With the Universities' Mission to Central Africa (UMCA), Waller went out in 1861 to the regions recently visited by David Livingstone and Sir John Kirk. For a period he worked with Charles Frederick Mackenzie, bishop of Central Africa, and was associated with Livingstone in the Zambesi River and Shire Highlands districts.

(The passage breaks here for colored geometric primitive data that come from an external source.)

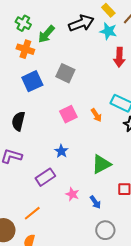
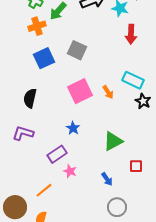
orange cross: (25, 49) -> (37, 26), turned -36
pink square: (68, 114) -> (80, 91), size x1.4
pink star: (72, 194) -> (70, 171), moved

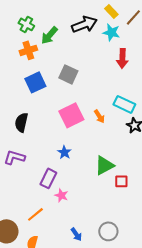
purple rectangle: (57, 154) -> (48, 178), turned -30
red square: (136, 166) -> (121, 181), moved
blue arrow: (107, 179) -> (76, 234), moved

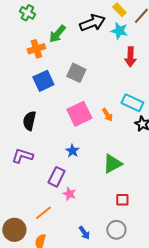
green cross: (26, 24) -> (27, 13), moved
red square: (121, 181) -> (122, 200), moved

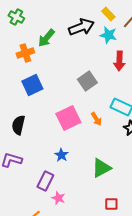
gray square: (76, 73) -> (87, 81), moved, turned 30

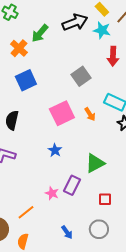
orange cross: (25, 53) -> (19, 48), turned -30
purple rectangle: (45, 181) -> (72, 185), moved

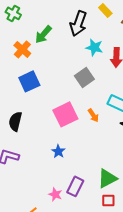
black arrow: (75, 22) -> (78, 23), turned 130
cyan star: (102, 30) -> (94, 47), moved
green triangle: (95, 163) -> (107, 178), moved

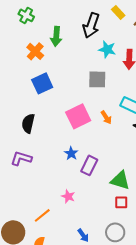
green arrow: (43, 34) -> (56, 36), turned -36
gray square: (84, 77) -> (97, 79), turned 36
green triangle: (107, 178) -> (120, 180), turned 45
purple rectangle: (75, 186) -> (89, 165), moved

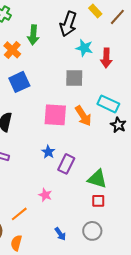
pink square: (78, 116) -> (55, 115), turned 30
orange arrow: (106, 117) -> (83, 116), size x1.5

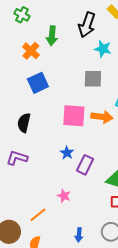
orange arrow: (83, 116) -> (102, 117), turned -50
blue arrow: (60, 234) -> (79, 235), turned 40

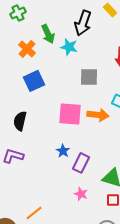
green cross: (22, 15) -> (18, 13), turned 35
green arrow: (52, 36) -> (48, 34), turned -30
cyan star: (103, 49) -> (69, 47), moved
pink star: (64, 196) -> (81, 194), moved

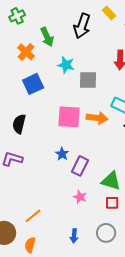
cyan star: (69, 47) -> (66, 65), moved

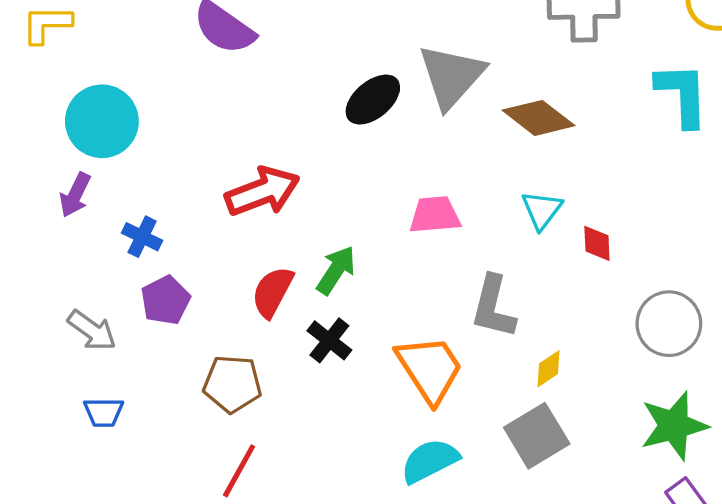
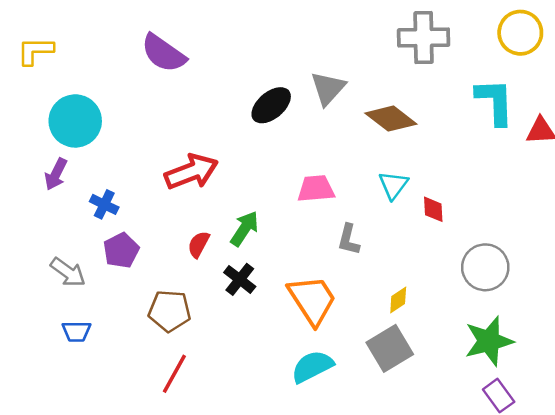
gray triangle: (451, 76) -> (328, 88), size x0.7
red semicircle: (272, 292) -> (199, 244), size x0.7
gray L-shape: (493, 307) -> (349, 240), moved, size x0.7

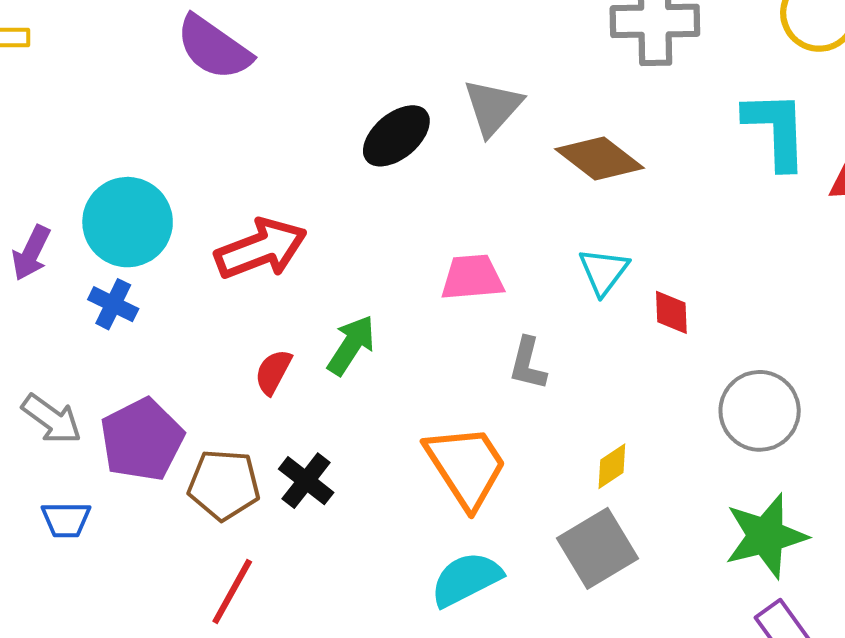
cyan circle: (75, 121) -> (128, 222), moved
purple pentagon: (121, 250) -> (142, 440), moved, size x1.4
black cross: (240, 279) -> (306, 481), moved

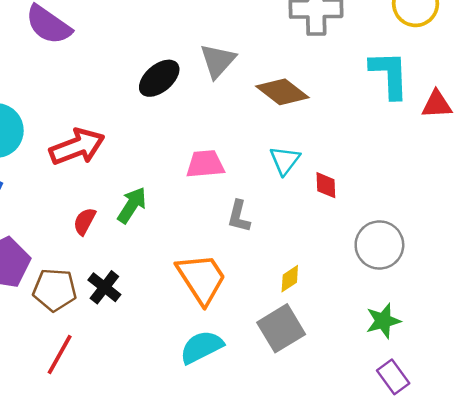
green star: (766, 536) -> (383, 321), size x0.7

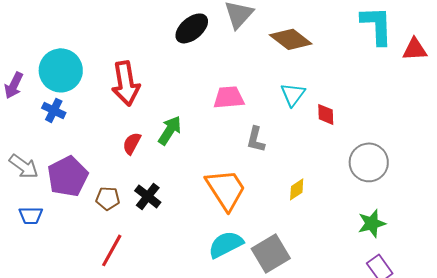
red arrow: (77, 147) -> (126, 83), turned 102
brown pentagon: (55, 290) -> (108, 198), size x0.7
gray square: (281, 328) -> (271, 253), moved

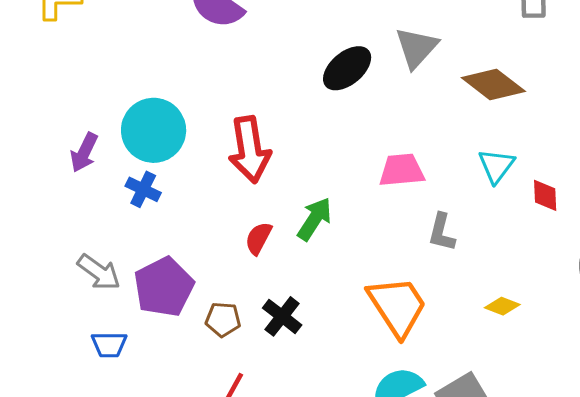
yellow diamond: (297, 189) -> (502, 306), turned 55

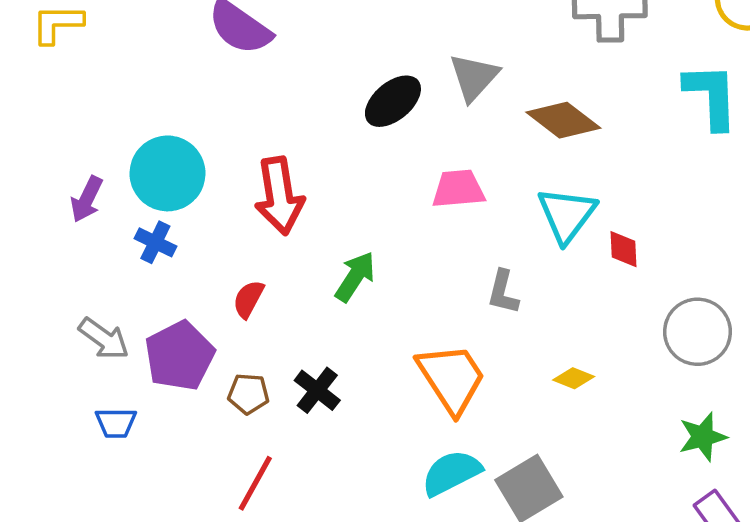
cyan triangle: (496, 166) -> (567, 215), size x1.4
pink trapezoid: (402, 170) -> (458, 189), moved
red semicircle: (258, 238) -> (248, 299), moved

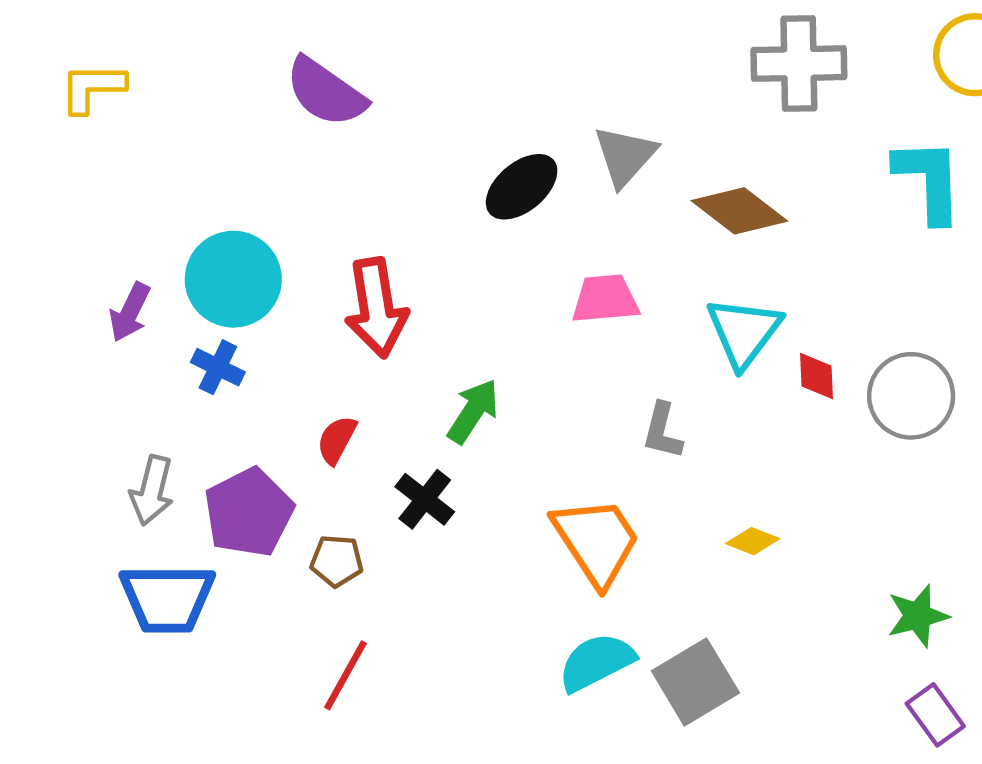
gray circle: (698, 332) -> (911, 396), moved
gray arrow: (104, 339) -> (152, 490), turned 68
black cross: (317, 390) -> (425, 499), moved
blue trapezoid: (116, 423) -> (167, 598), size x1.8

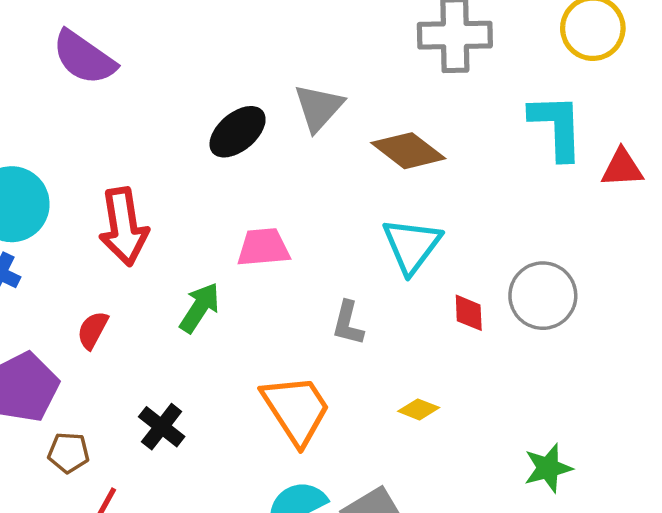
pink trapezoid: (605, 299) -> (263, 247), moved
red diamond: (816, 376) -> (469, 313), moved
black cross: (425, 499) -> (162, 427), moved
brown pentagon: (337, 561) -> (68, 453), moved

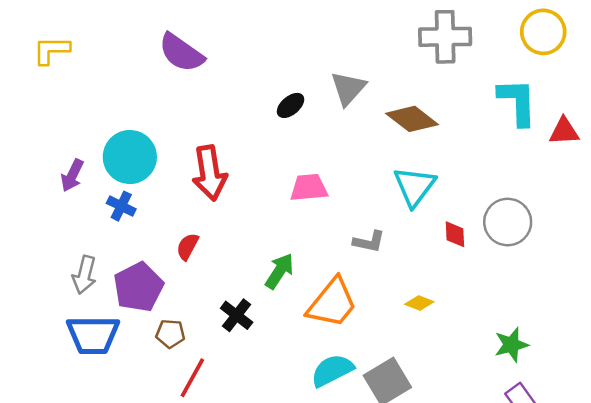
black ellipse: (238, 132) -> (291, 105), size x0.7
green arrow: (200, 308) -> (279, 271), moved
gray L-shape: (348, 323) -> (369, 242), turned -92
orange trapezoid: (296, 409) -> (332, 303), turned 72

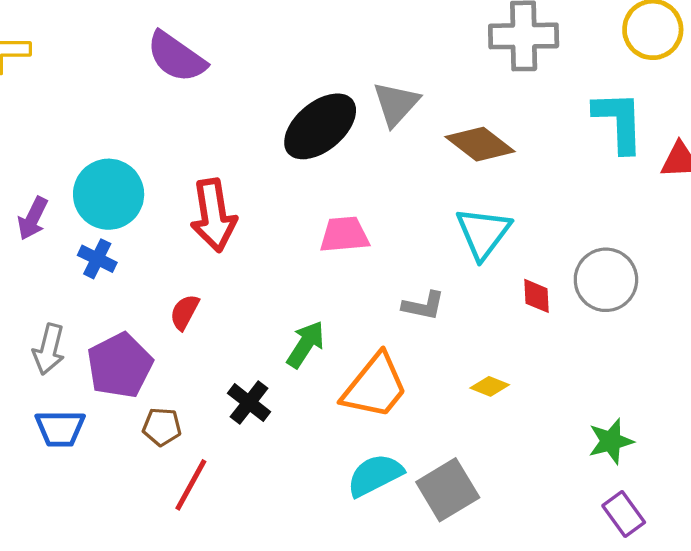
black ellipse: (291, 105) -> (320, 126), size x2.0
blue trapezoid: (93, 335) -> (60, 428), size x0.7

Returning to England after the death of Mackenzie in 1862, Waller was in 1867 ordained by the bishop of Rochester to the curacy of St. John, Chatham; in 1870 he moved to the vicarage of Leytonstone, Essex, and in 1874 to the rectory of Twywell, near Thrapston, Northamptonshire, which he resigned in 1895.

Opposition to the slave trade was one of the main objects of Waller's life. In 1867 he attended the British and Foreign Anti-Slavery Society's conference in Paris, and in 1870 he became a member of the committee of the Anti-Slavery Society. In 1871 the House of Commons appointed a committee to investigate the East African slave trade; Waller and Edmund Murge pushed it to recommend Sir John Kirk as permanent political agent at Zanzibar. Ultimately a treaty between the Sultan of Zanzibar and Great Britain declared the slave trade by sea to be illegal.

Waller was on good terms with General Charles George Gordon. He
was elected a fellow of the Royal Geographical Society in 1864, died at East Liss, Hampshire, on 22 February 1896, and was buried at Milland church on 26 February.

==Works==
After Henry Morton Stanley succeeded in discovering Livingstone in Africa, Livingstone's journals were given to Waller for publication. They were issued in two volumes in 1874, as The Last Journals of David Livingstone in Central Africa, from 1865 until his death. By omission, the image projected was of Livingstone as saintly; and the editorial line was that of anti-slavery. Waller's edition of the journals has been called "well-intentioned but unduly reverent". In 1891 Sir Harry Johnston criticised Waller for his lack of interest in other sides of Livingstone's work and papers.

Waller also wrote:

- On some African Entanglements of Great Britain, 1888.
- Nyassaland: Great Britain's Case against Portugal, 1890.
- Ivory, Apes, and Peacocks: an African Contemplation, 1891.
- Heligoland for Zanzibar, or one Island full of Free Men to two full of Slaves, 1893.
- Health Hints for Central Africa, 1893, five editions.
- Slaving and Slavery in our British Protectorates, Nyssaland and Zanzibar, 1894.
- The Case of our Zanzibar Slaves: why not liberate them?, 1896.